**REQUIRED WORK:** Below are records; copy every line among them that contains the word "deine".

Extracted page text data
......
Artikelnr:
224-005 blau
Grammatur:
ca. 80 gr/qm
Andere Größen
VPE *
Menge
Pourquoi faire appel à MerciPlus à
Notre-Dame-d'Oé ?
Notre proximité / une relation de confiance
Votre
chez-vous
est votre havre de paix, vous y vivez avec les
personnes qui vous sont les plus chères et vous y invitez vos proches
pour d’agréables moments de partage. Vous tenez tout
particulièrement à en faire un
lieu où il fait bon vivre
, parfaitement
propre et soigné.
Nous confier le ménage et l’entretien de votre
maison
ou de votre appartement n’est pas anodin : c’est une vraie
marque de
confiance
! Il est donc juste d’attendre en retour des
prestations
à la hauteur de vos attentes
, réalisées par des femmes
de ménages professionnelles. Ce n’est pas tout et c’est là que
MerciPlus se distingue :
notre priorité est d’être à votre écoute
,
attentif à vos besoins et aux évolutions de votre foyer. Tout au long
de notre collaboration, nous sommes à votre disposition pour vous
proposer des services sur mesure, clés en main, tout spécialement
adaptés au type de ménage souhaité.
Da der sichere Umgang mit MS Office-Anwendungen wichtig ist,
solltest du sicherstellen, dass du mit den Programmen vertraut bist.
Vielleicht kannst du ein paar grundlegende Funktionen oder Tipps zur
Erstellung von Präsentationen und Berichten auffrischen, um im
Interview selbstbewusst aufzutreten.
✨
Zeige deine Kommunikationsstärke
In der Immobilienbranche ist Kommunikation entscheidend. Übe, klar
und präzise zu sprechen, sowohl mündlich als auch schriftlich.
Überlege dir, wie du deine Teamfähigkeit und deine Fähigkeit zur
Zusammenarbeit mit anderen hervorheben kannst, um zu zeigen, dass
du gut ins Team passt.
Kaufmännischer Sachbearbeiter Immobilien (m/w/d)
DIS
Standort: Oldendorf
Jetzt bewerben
......
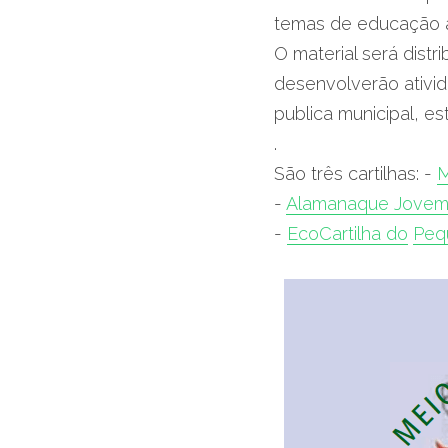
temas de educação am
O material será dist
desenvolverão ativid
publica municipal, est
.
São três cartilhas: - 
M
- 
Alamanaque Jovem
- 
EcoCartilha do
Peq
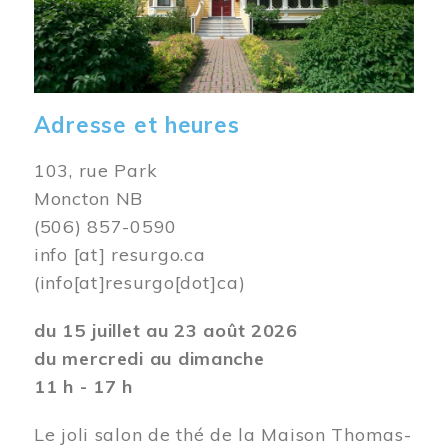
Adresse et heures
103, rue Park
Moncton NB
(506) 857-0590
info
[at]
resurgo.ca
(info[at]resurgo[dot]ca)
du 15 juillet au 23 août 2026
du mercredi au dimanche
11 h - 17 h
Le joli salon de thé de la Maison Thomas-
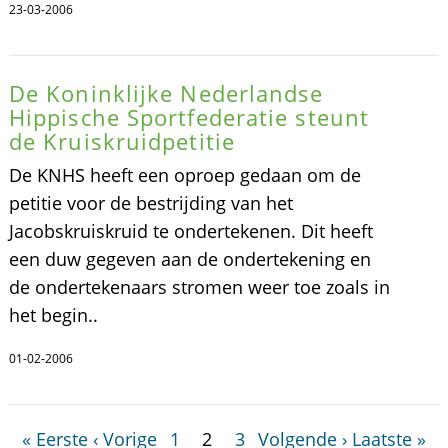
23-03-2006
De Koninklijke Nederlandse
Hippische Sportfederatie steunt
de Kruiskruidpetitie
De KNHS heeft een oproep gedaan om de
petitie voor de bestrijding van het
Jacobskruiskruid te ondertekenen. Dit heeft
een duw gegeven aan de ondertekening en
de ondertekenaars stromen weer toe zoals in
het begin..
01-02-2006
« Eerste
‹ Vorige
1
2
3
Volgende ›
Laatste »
......
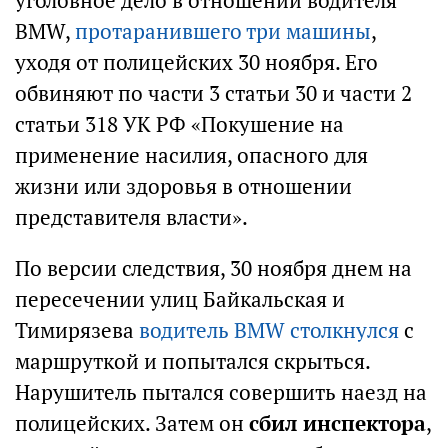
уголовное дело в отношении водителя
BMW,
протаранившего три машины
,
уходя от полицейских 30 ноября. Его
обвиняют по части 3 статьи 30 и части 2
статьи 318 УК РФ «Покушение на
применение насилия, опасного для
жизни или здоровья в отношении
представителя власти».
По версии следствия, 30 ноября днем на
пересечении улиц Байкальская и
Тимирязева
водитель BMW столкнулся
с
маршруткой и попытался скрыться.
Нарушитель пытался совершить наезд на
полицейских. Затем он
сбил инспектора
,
......
**RESULT OF THE TASK:**
Zeige deine Kommunikationsstärke
Überlege dir, wie du deine Teamfähigkeit und deine Fähigkeit zur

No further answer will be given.